### INPUT MATERIAL
::::::::::

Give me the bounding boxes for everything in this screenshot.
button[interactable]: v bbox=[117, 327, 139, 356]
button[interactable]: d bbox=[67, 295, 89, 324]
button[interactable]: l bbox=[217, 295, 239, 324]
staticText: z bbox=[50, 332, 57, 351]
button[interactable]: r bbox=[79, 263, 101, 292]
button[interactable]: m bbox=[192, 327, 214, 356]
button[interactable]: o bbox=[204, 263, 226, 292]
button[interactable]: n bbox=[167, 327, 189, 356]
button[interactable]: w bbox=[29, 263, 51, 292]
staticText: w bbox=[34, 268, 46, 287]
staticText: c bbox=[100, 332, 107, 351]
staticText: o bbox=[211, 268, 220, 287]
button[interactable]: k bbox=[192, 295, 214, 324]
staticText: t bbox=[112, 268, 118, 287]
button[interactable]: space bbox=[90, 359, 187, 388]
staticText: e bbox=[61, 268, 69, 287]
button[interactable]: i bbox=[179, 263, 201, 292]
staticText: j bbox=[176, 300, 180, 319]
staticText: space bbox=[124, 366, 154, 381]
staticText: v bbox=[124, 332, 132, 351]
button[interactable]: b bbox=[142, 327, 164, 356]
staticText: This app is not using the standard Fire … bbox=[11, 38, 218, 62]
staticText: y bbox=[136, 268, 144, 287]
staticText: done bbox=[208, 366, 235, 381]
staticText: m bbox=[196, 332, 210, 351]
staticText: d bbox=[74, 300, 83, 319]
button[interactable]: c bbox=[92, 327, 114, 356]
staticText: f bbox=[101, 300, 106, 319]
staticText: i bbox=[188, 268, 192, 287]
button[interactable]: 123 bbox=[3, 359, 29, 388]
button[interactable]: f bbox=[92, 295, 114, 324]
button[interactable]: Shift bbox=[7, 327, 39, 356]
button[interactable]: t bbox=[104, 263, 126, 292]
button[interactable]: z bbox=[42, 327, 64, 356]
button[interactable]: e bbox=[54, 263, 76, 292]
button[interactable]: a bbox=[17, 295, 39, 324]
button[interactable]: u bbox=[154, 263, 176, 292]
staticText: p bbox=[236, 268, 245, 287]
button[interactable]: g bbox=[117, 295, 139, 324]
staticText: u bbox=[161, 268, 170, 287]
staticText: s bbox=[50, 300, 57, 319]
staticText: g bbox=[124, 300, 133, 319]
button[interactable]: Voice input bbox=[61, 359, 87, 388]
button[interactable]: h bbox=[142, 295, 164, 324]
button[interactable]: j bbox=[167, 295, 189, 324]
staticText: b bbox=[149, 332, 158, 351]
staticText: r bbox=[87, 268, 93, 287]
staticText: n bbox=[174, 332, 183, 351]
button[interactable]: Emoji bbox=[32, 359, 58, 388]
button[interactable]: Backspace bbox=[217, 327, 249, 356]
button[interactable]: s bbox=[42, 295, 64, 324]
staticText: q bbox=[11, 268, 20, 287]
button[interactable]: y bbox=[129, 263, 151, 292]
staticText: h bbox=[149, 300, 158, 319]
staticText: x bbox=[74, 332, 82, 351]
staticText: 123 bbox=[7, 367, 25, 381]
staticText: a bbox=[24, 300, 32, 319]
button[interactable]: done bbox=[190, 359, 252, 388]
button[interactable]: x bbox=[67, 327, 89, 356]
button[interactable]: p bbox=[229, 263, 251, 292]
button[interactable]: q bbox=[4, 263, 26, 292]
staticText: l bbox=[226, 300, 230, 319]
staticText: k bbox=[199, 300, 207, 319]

::::::::::

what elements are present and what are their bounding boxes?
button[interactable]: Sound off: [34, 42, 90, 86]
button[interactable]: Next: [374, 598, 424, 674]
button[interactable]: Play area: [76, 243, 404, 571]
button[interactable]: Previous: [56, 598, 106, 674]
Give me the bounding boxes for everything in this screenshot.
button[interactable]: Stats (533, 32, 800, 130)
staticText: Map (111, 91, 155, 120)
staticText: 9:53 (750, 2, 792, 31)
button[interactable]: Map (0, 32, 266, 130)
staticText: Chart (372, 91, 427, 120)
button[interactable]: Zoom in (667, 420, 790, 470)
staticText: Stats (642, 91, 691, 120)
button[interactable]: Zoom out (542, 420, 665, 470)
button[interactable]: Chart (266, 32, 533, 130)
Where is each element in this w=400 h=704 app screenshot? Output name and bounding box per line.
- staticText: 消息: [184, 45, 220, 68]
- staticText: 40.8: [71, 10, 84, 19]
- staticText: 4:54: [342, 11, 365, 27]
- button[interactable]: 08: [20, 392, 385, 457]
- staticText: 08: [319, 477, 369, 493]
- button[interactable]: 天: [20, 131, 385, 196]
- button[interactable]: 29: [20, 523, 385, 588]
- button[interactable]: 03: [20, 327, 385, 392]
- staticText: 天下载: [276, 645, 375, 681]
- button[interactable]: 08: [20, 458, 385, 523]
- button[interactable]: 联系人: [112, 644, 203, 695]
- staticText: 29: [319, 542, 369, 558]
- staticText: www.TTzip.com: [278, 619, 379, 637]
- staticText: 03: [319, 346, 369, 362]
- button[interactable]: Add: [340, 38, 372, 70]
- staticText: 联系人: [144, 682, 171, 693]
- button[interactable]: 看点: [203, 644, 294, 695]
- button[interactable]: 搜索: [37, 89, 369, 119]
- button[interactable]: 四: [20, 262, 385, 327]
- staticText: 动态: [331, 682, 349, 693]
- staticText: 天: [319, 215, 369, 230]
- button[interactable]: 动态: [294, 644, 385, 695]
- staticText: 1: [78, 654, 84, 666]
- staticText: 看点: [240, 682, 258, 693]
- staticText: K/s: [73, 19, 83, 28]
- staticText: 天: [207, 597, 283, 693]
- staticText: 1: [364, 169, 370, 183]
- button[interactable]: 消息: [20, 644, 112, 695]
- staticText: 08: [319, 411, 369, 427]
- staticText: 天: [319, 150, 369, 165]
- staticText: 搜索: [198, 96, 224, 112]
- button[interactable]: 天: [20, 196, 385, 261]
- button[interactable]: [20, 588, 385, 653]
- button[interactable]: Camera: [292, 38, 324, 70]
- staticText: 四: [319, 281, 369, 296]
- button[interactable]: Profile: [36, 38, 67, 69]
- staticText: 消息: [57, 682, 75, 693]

::::::::::

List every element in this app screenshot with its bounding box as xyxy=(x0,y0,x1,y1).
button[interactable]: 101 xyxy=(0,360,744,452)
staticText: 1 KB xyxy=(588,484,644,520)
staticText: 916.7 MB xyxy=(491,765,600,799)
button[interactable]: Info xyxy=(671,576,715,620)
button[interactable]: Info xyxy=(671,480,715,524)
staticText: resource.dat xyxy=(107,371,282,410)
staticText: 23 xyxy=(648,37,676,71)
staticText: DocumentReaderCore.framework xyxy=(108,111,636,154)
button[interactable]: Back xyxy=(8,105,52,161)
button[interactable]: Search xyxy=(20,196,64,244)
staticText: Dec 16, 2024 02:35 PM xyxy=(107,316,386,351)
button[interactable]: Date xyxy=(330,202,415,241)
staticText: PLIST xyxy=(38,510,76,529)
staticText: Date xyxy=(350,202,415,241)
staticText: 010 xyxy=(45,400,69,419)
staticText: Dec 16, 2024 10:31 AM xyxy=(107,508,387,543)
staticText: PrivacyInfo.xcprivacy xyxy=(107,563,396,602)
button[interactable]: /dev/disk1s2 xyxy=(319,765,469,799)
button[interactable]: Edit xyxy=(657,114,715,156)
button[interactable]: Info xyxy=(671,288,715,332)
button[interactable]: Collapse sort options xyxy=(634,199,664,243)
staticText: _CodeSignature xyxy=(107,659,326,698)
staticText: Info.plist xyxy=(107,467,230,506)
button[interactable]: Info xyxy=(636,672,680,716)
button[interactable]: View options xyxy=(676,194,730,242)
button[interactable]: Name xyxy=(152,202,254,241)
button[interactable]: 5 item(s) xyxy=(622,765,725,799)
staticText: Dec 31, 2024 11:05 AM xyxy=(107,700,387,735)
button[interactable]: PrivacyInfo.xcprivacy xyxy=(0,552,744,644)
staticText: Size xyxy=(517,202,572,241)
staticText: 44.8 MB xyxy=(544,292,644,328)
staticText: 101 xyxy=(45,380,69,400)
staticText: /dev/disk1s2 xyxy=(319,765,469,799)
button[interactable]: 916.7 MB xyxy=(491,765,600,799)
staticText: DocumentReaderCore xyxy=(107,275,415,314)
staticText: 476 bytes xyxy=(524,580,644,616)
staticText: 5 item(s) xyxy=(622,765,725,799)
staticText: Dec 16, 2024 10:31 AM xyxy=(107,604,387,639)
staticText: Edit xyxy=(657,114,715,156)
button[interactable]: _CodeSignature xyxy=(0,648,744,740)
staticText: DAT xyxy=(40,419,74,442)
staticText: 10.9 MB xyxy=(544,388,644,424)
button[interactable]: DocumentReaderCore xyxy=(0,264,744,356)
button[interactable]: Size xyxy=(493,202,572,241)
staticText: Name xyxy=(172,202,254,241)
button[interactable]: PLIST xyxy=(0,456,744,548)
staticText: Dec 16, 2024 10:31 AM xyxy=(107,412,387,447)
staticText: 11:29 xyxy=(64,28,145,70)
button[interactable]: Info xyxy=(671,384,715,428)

::::::::::

Pick out the lines above containing the word "PrivacyInfo", then copy them.

### WORKED SOLUTION
staticText: PrivacyInfo.xcprivacy xyxy=(107,563,396,602)
button[interactable]: PrivacyInfo.xcprivacy xyxy=(0,552,744,644)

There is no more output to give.